Vendredi dernier, la France a échappé de peu à une dégradation de sa note de dette souveraine par l’agence de notation Moody’s. Dans un contexte de finances publiques dégradées, c’est un sursis bienvenu pour le pays, mais qui pourrait n’être que temporaire. En effet, Moody’s a maintenu la note Aa2 de la France, l’équivalent d’un 18/20, mais a fait passer sa perspective de stable à négative. Un signal d’alarme pour le gouvernement.

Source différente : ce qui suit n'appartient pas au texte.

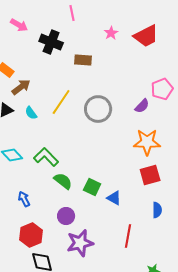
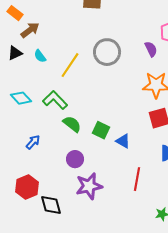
yellow line: (61, 102) -> (70, 65), moved
purple semicircle: (142, 106) -> (151, 49), turned -70
blue arrow: (24, 199) -> (33, 142), turned 70
red hexagon: (31, 235) -> (27, 187), moved

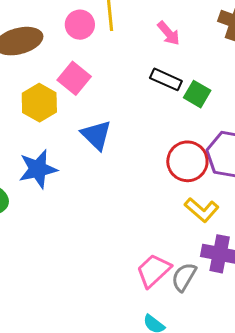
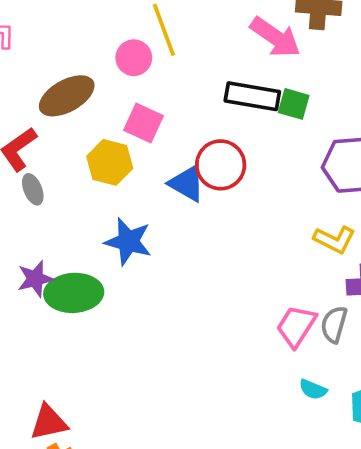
pink arrow: (169, 33) -> (275, 37), moved, size x1.6
black rectangle: (166, 79) -> (252, 96), size x1.4
red circle: (187, 161) -> (221, 165), moved
blue star: (38, 169) -> (128, 241), turned -30

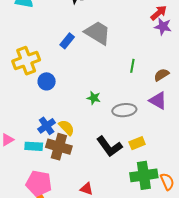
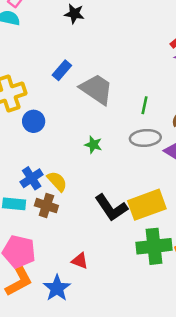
gray trapezoid: (97, 33) -> (96, 89), moved
gray ellipse: (124, 110) -> (145, 138), moved
yellow rectangle: (137, 143) -> (147, 205), size x1.8
brown cross: (59, 147) -> (46, 206), size x0.7

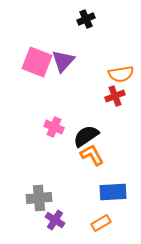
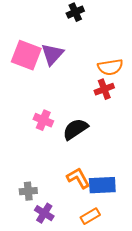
orange L-shape: (92, 155) -> (78, 178), moved
gray cross: (39, 198) -> (28, 191), size x0.7

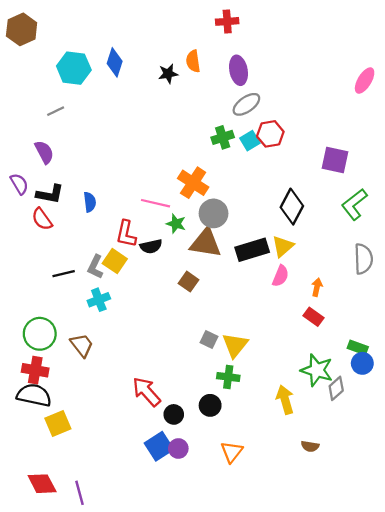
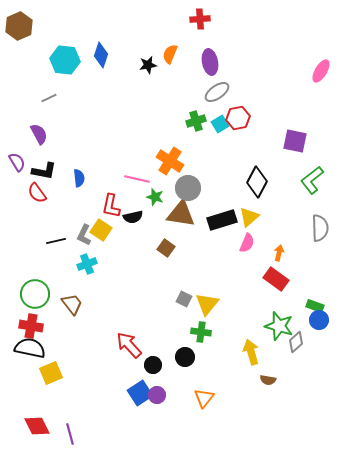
orange semicircle: (193, 61) -> (170, 54), turned 30
red rectangle: (313, 317) -> (276, 279), size x1.4
brown semicircle: (310, 446) -> (268, 380), moved

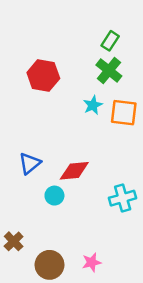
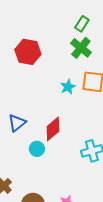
cyan star: (93, 105) -> (68, 87), moved
red diamond: (74, 171) -> (53, 129), turned -35

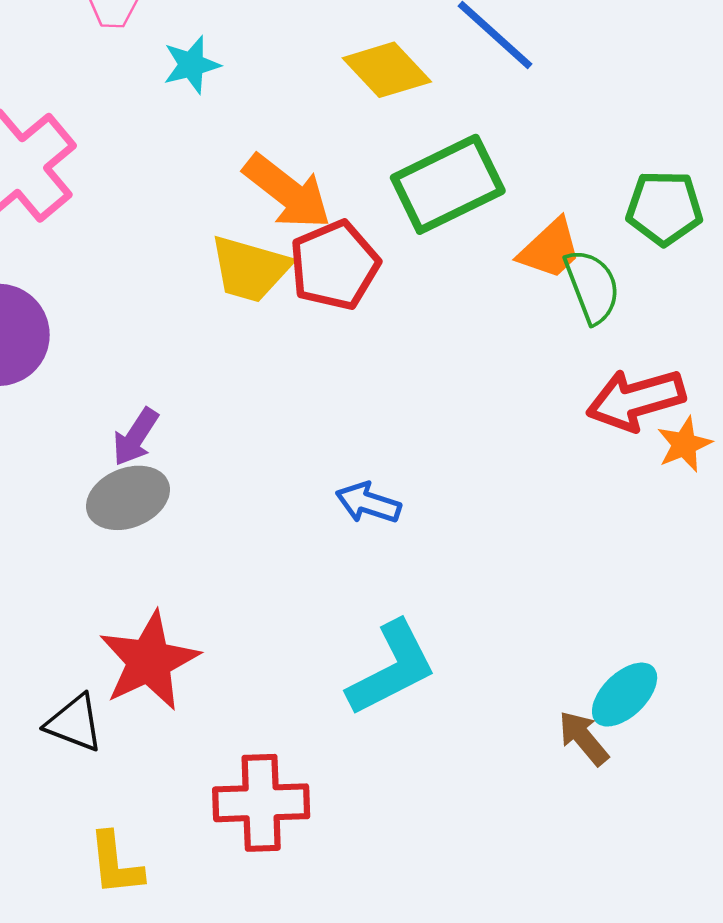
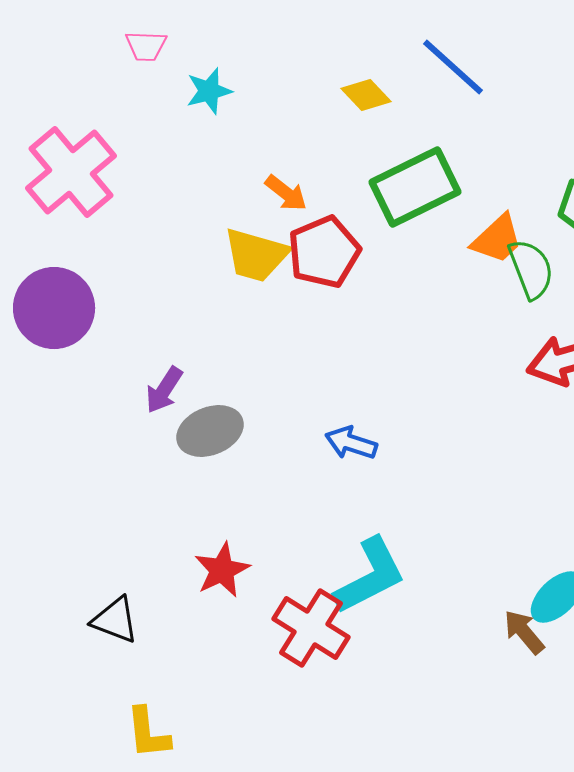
yellow diamond: (387, 70) -> (366, 95), size x0.7
orange arrow: (287, 192) -> (286, 193), size x0.6
gray ellipse: (128, 498) -> (210, 431), moved
red star: (149, 661) -> (222, 570), moved, size x0.7
red cross: (261, 803) -> (311, 628), moved, turned 34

Une situation budgétaire préoccupante
Dans son communiqué, Moody’s a pointé du doigt la dérive des comptes publics français, estimant que la détérioration budgétaire “dépasse ses attentes et contraste avec celle des gouvernements de pays de notation similaire”. Une situation aggravée selon l’agence par un “environnement politique et institutionnel qui n’est pas propice à une coalition autour de mesures politiques susceptibles d’améliorer durablement le solde budgétaire”.
Le ministre de l’Économie et des Finances, Antoine Armand, a sobrement réagi en prenant “note” de la décision de Moody’s. Il a assuré que le gouvernement agirait “avec énergie pour le redressement de nos finances publiques”, comme il l’a déjà fait en matière “d’emploi ou d’attractivité économique”. Mais la tâche s’annonce ardue.
Un effort de 60 milliards d’euros envisagé pour 2025
Pour tenter de reprendre la main sur une dette publique colossale, le gouvernement envisage un effort de 60 milliards d’euros dans son projet de budget pour 2025. L’objectif : ramener le déficit public à 5% du PIB. Mais les débats s’annoncent houleux à l’Assemblée nationale, où le gouvernement ne dispose pas de majorité absolue.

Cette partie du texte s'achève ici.